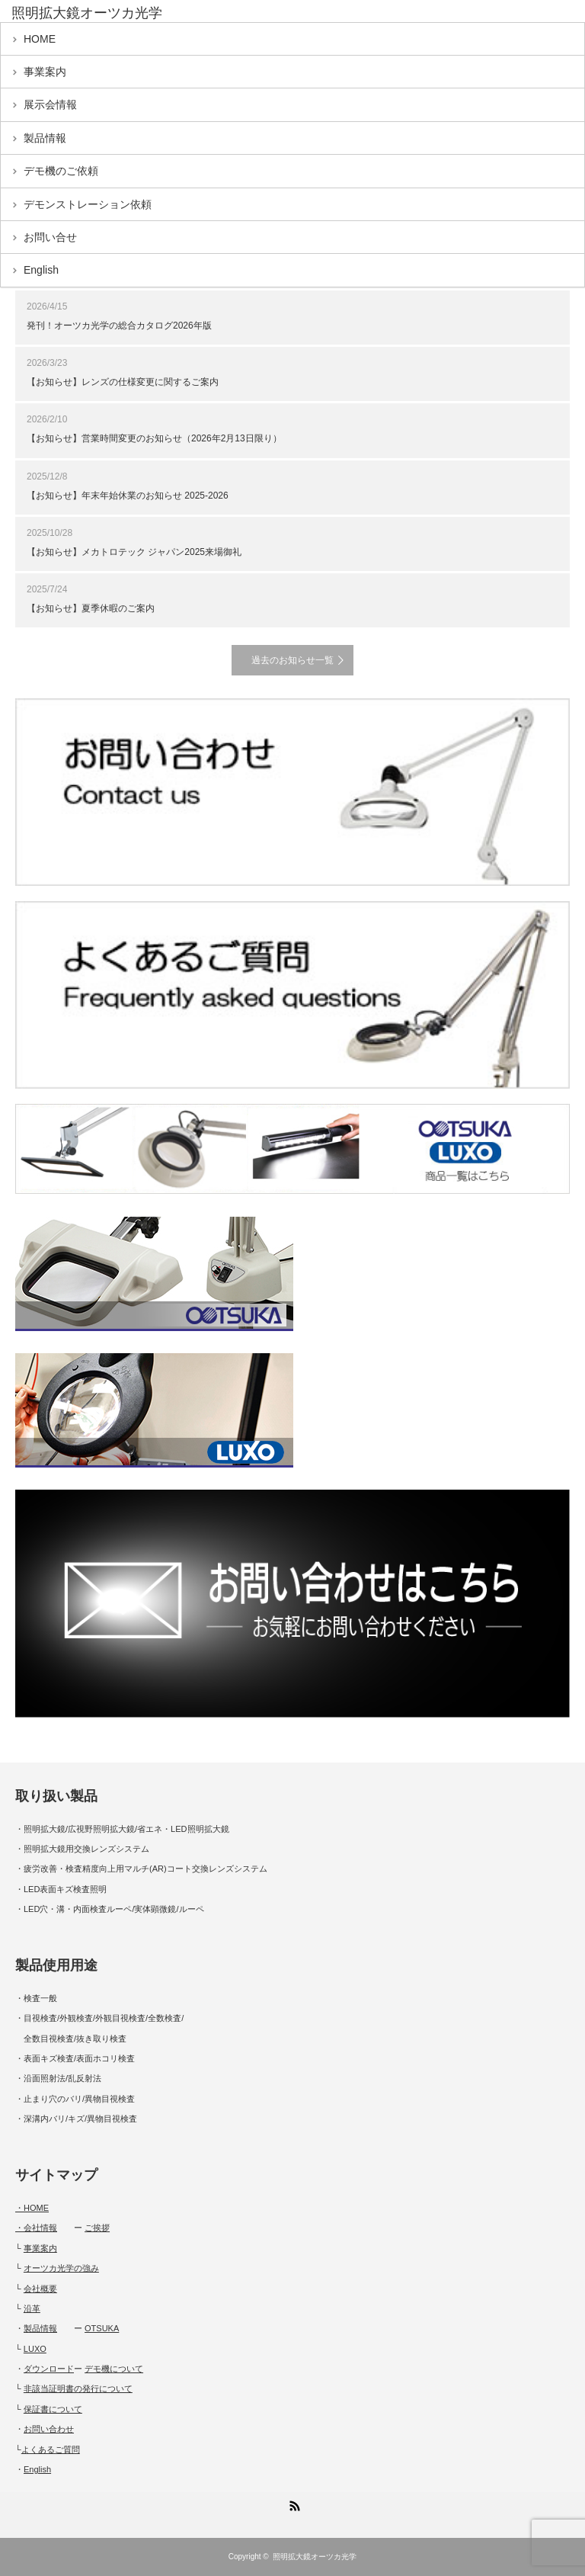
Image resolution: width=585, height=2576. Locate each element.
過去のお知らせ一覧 (292, 660)
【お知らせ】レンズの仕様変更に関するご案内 (123, 382)
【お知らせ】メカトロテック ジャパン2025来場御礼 (134, 552)
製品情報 (45, 138)
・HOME (32, 2207)
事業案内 (45, 72)
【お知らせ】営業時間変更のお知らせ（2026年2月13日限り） (154, 438)
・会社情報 (36, 2227)
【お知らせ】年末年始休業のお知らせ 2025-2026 (128, 495)
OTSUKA (102, 2328)
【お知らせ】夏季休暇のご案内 (91, 608)
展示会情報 (50, 104)
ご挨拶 (97, 2227)
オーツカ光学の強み (61, 2268)
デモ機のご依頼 (61, 171)
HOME (40, 39)
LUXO (35, 2348)
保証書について (53, 2409)
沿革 (32, 2308)
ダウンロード (49, 2368)
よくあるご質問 (50, 2449)
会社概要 (40, 2288)
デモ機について (114, 2368)
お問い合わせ (49, 2428)
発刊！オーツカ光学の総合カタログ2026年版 (119, 325)
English (41, 270)
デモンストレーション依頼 (88, 204)
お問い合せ (50, 237)
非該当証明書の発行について (78, 2388)
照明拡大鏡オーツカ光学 (314, 2556)
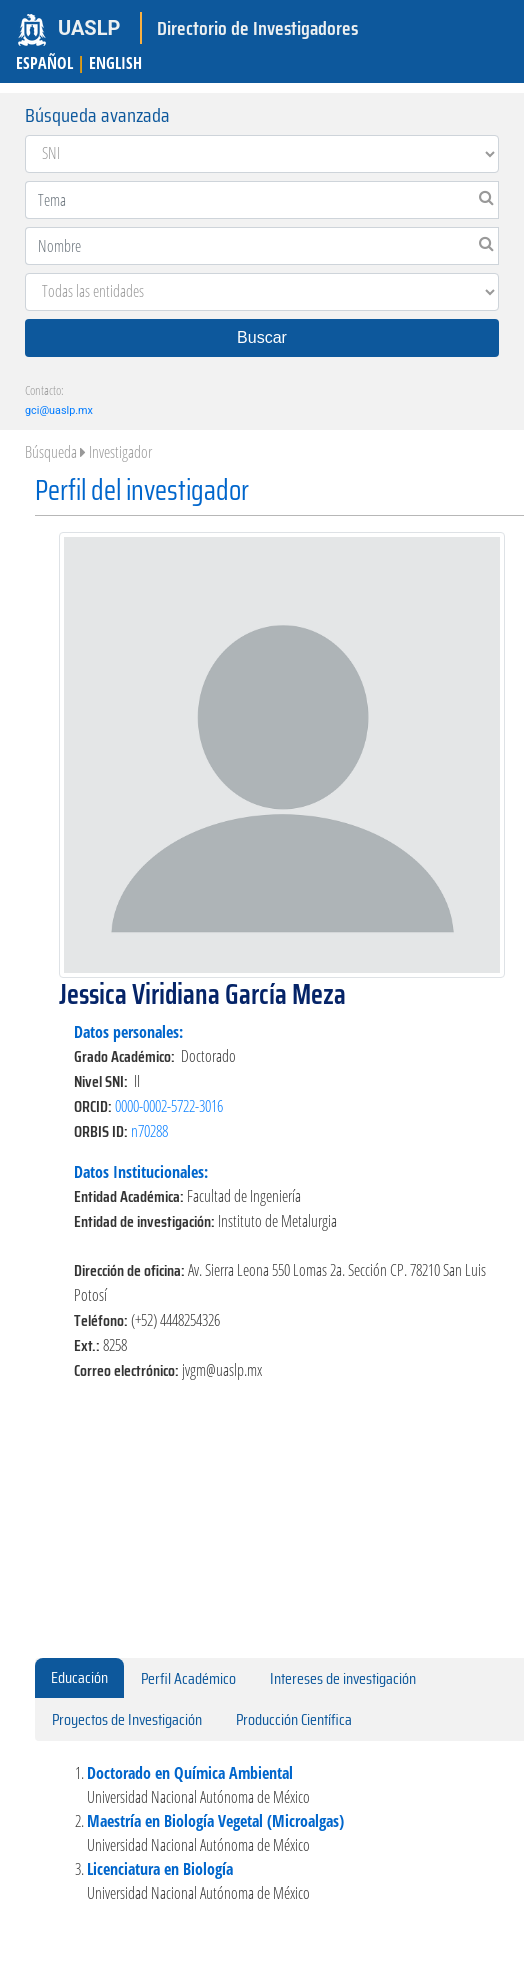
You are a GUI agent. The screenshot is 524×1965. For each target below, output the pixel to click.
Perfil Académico (188, 1678)
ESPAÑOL (44, 63)
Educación (79, 1677)
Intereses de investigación (343, 1678)
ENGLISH (115, 63)
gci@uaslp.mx (59, 410)
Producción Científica (294, 1719)
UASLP (89, 28)
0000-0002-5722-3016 (169, 1106)
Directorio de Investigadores (257, 28)
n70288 (149, 1131)
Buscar (262, 337)
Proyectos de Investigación (127, 1719)
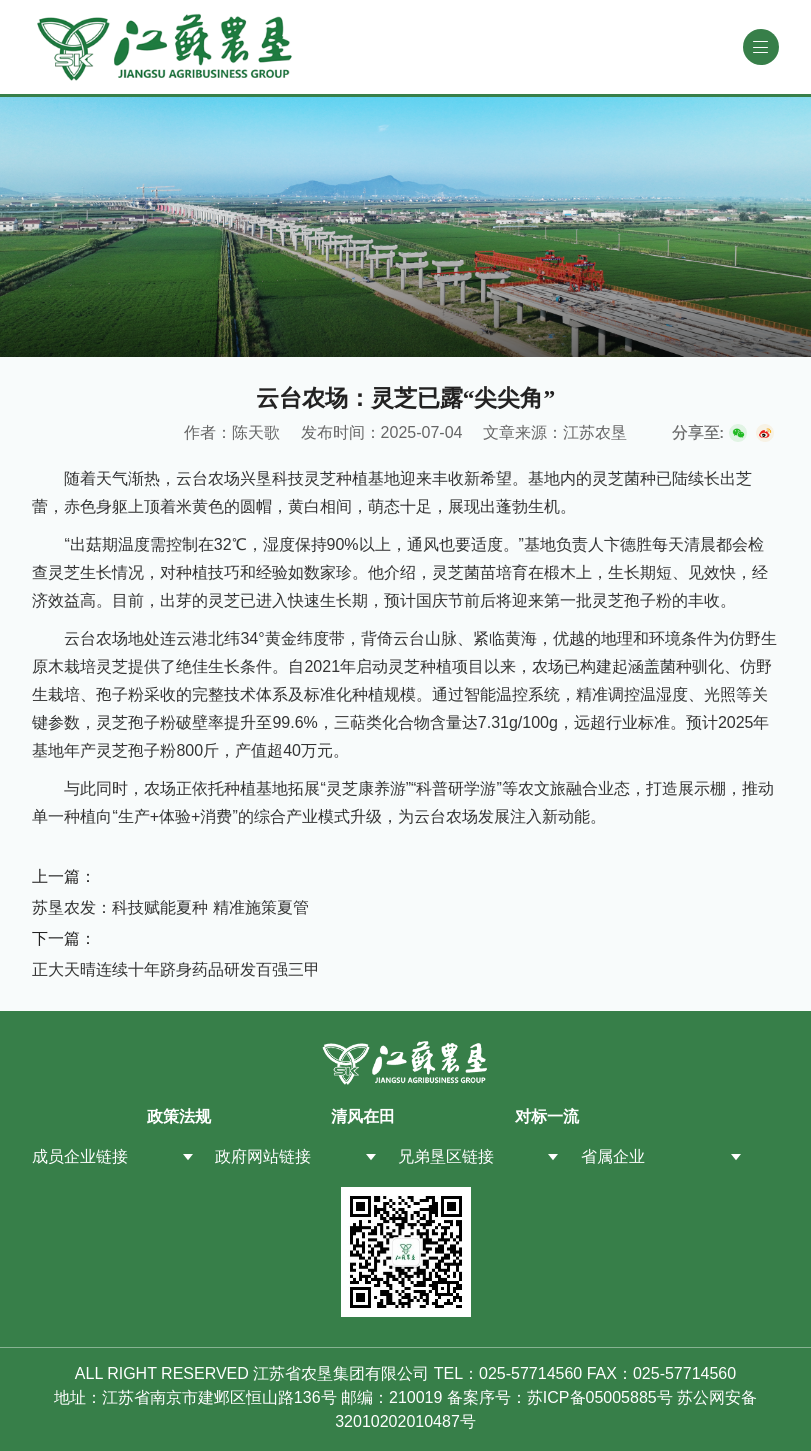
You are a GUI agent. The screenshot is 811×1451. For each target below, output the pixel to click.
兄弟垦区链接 (446, 1156)
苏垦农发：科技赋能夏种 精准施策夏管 (170, 907)
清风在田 (363, 1116)
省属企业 (613, 1156)
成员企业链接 (80, 1156)
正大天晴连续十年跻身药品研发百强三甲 (176, 969)
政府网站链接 (263, 1156)
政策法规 (179, 1116)
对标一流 (547, 1116)
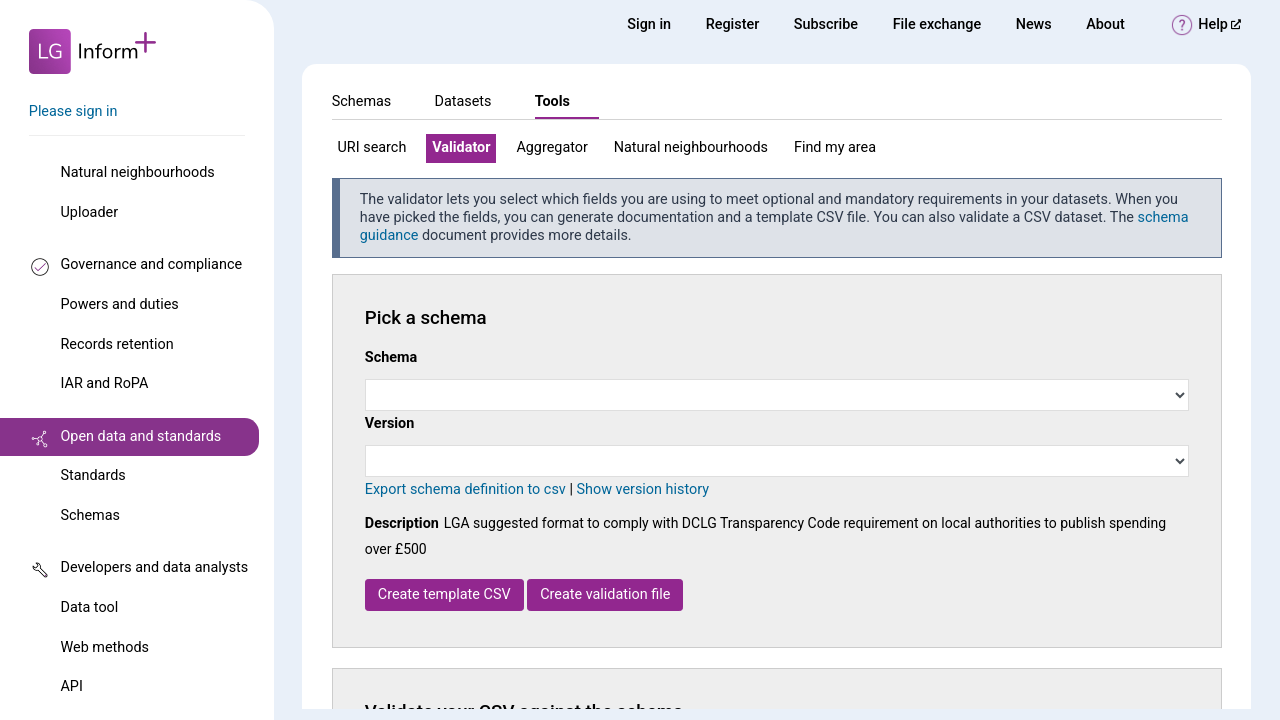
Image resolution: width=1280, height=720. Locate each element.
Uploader (89, 212)
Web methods (104, 647)
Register (733, 24)
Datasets (462, 101)
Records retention (116, 344)
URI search (372, 147)
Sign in (649, 24)
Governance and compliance (151, 264)
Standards (92, 475)
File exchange (937, 24)
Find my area (835, 147)
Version (390, 423)
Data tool (89, 607)
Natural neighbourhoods (137, 172)
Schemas (90, 515)
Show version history (642, 489)
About (1105, 24)
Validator (461, 147)
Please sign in (73, 111)
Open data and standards (140, 436)
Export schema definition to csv (465, 489)
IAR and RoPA (104, 383)
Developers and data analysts (154, 567)
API (71, 686)
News (1034, 24)
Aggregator (551, 147)
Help (1219, 24)
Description (402, 523)
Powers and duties (119, 304)
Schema (391, 357)
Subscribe (826, 24)
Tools (552, 101)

------------------------

# [TASK DESCRIPTION]
Would you filter the records and copy each line that contains the word "screenshot"?

# [SOLUTION]
You are a GUI agent. The screenshot is 524×1965. For each target below, output the pixel to click.
You are a GUI agent. The screenshot is 811×1451. For each target below, output the pixel to click.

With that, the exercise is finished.